Tashkins and his colleagues at the Medical College of Georgia have been studying the genetic editing technique called CRISpr/Cas9 to target genes in the ovaries of women with a condition called P53-positive ovarian cancer (PPOC).
The team is now using the CRISPr/Cas 9 technique to edit two gene products in a woman with P53, one that codes for a protein called p-myc, and one that encodes for a DNA-binding protein called T-cell receptor alpha (TCRA).
The researchers hope to find a way to increase the amount of T-cells that are produced in the patient’s ovaries.
The researchers also hope to be able to make more T- cells and increase the quality and number of these cells.
In the past, researchers have used a technique called CpG-protein-coding (CpG)-seq, which measures changes in the expression of the gene product.
These types of gene editing studies usually take place in the lab, where researchers use gene-edited cells to find the changes that occur.
These gene editing techniques can be useful for understanding a gene’s function and can be particularly useful in patients who have genetic diseases that affect the function of other genes, such as cancer.
However, they can also introduce unintended side effects such as cell-death and cancer.
In order to see if the CRispr/CpGs method is able to treat the patient, the scientists have also been looking for potential gene-editing sites on her ovum.
“Our lab has been working on a few different approaches to gene editing, and we found that the best approach is to do a CpGs-seq on a woman that has ovarian cell cancer,” says Tashkov.
“Then we can edit those cells and see what happens.”

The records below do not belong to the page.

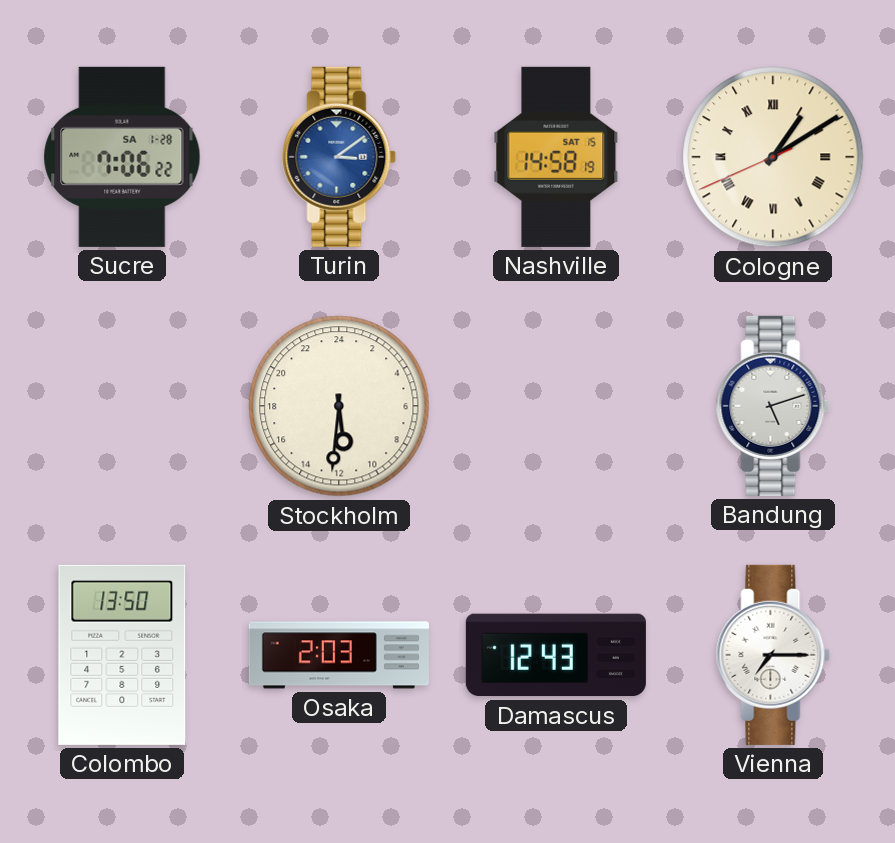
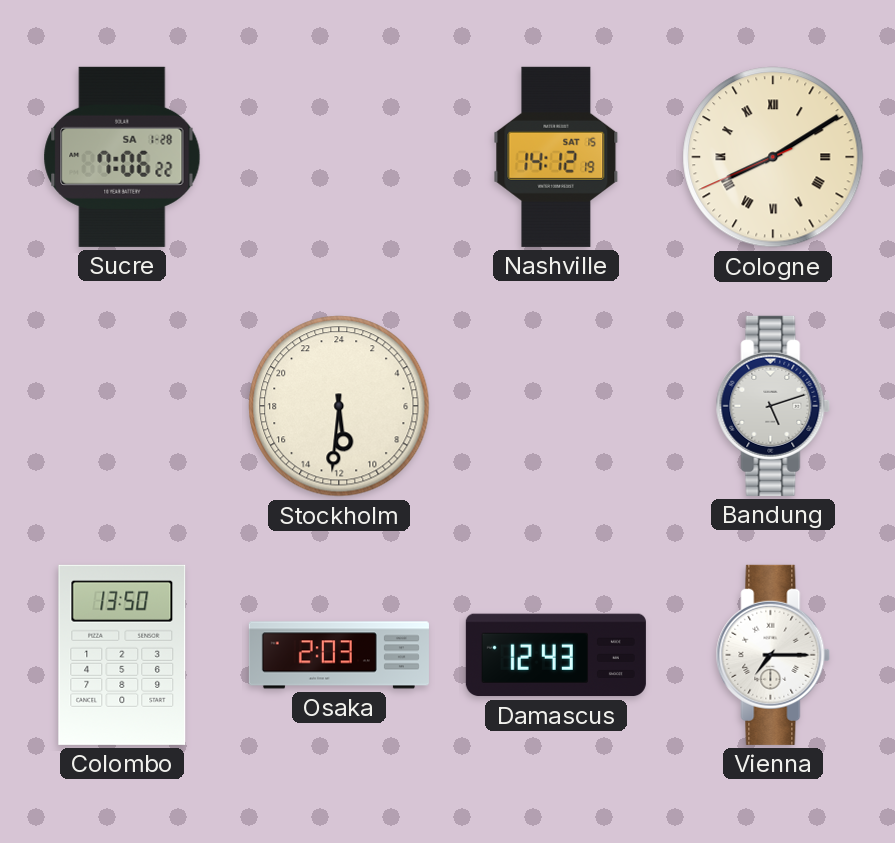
Turin: 3:09 -> none
Nashville: 14:58 -> 14:12
Cologne: 1:09 -> 8:09
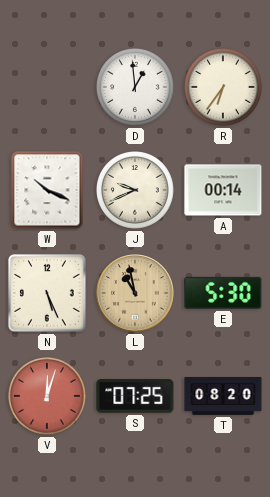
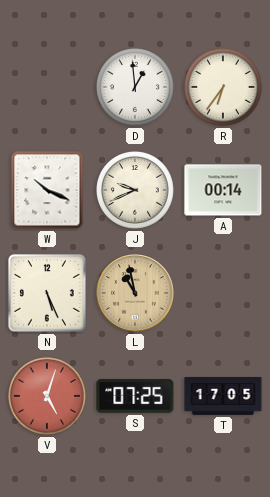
E: 5:30 -> none
V: 12:03 -> 5:03
T: 08:20 -> 17:05
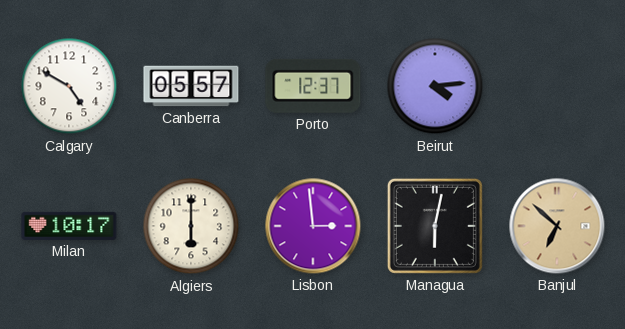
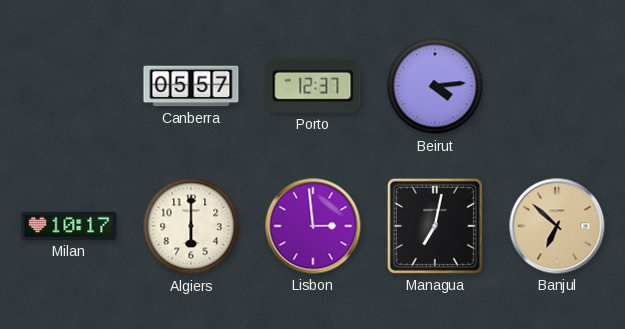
Calgary: 4:50 -> none
Managua: 6:02 -> 7:02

The CRisPR/Cas gene editing procedure could help the researchers improve the gene therapy that they have already created in the laboratory.
“By doing gene editing on ovarian tissue, we’re able to generate a drug that is better than current treatments for treating the disease,” Tashkins explains.
In addition to the ovarian cancer patient, Tashenko and his team have been looking at the effect of a genetic screening on the women who would benefit from a gene-based treatment.
One of the most promising potential targets is a gene that codes in the gene for a gene known as the telomerase gene, which helps cells to divide and replicate.
In people with the disease, the telomeres of cells shorten.
This gene may be involved in the development and function of the disease.
The CRISP/Cas system is currently being tested in people with breast cancer, and Tashakov is hopeful that it will be possible to develop a drug to treat women with this type of disease as well.
However it’s important to note that, because the genetic test is currently only being tested on women with ovarian cancer, the results from this study are preliminary.
There are also questions about whether this treatment would be effective in people who are not in their reproductive years, or people with other diseases.
“The most important thing for us is that we can continue to explore the gene-modified tissues in the clinic, and then we can take that knowledge and apply it to people who have other types and other diseases,” Tasheskov says.
“If we can do that, it will give us a better idea of whether we can actually bring down this disease in people.”